Once you have your application finished it is reviewed by the bishop and the stake president and then sent into the missionary department at church headquarters.  After being reviewed the application is sent to a committee that included one or more of the twelve apostles who pray about where this couple should be sent and what type of mission they should serve.
You then receive a formal letter, the mission call, that explains your resposibilities as a missionary for the Church of jesus Christ of Latter-day Saints and it is signed by the prophet of the Church, Pres.

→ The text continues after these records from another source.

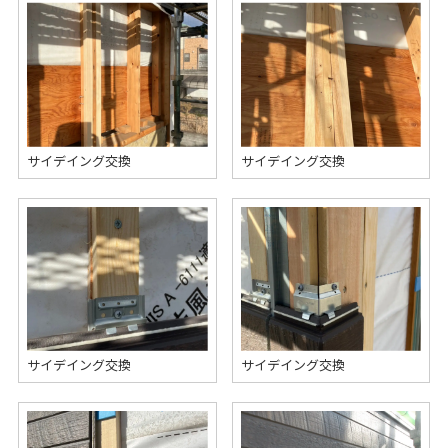
サイデイング交換
サイデイング交換
サイデイング交換
サイデイング交換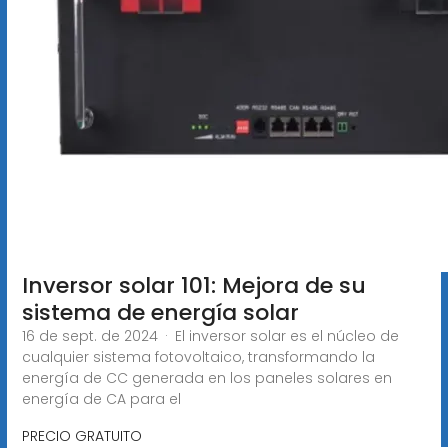
Inversor solar 101: Mejora de su
sistema de energía solar
16 de sept. de 2024 · El inversor solar es el núcleo de
cualquier sistema fotovoltaico, transformando la
energía de CC generada en los paneles solares en
energía de CA para el
PRECIO GRATUITO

Thomas S. Monson.  In this letter is listed the mission to which you are assigned with the title which you will serve under.

We went through this process and then waited with great anticipation.  The letter arrived and we gathered our family around.  We asked each of them to tell us where they thought we would be going.  Their speculations ran from Alaska to France, from FIji to Hawaii.  I had purchased Rosetta Stone French training in anticipation of going French speaking again.  Farrell and I thought we would go to Paris.  As we sat with our family gathered around us we opened the envelope.  Cell phone and cameras came out and everyone posed to record the announcement.  As Farrell read the letter his eyes grew wide, his shoulders slumped and he proclaimed "we will be serving in Uganda?"  Yes he proclaimed it as a question, asking in disbelief, "Uganada?"
That is right, we are returning to Africa to the Uganda, Kampala Mission with responsibility for humanitarian services to Uganda, Rwanda, Burundi and Southern Sudan.  We are excited to get back into that service mode again and Africa is in our blood.  This will be a mission much like our mission to the DR Congo with the same emphasis but it will be a new adventure and we want you to share the experience with us right here in our new blog.  We will spend a week in the MTC in Provo, Utah doing welfare training and then we will be in the mission field on March 16th.  The adventure begins!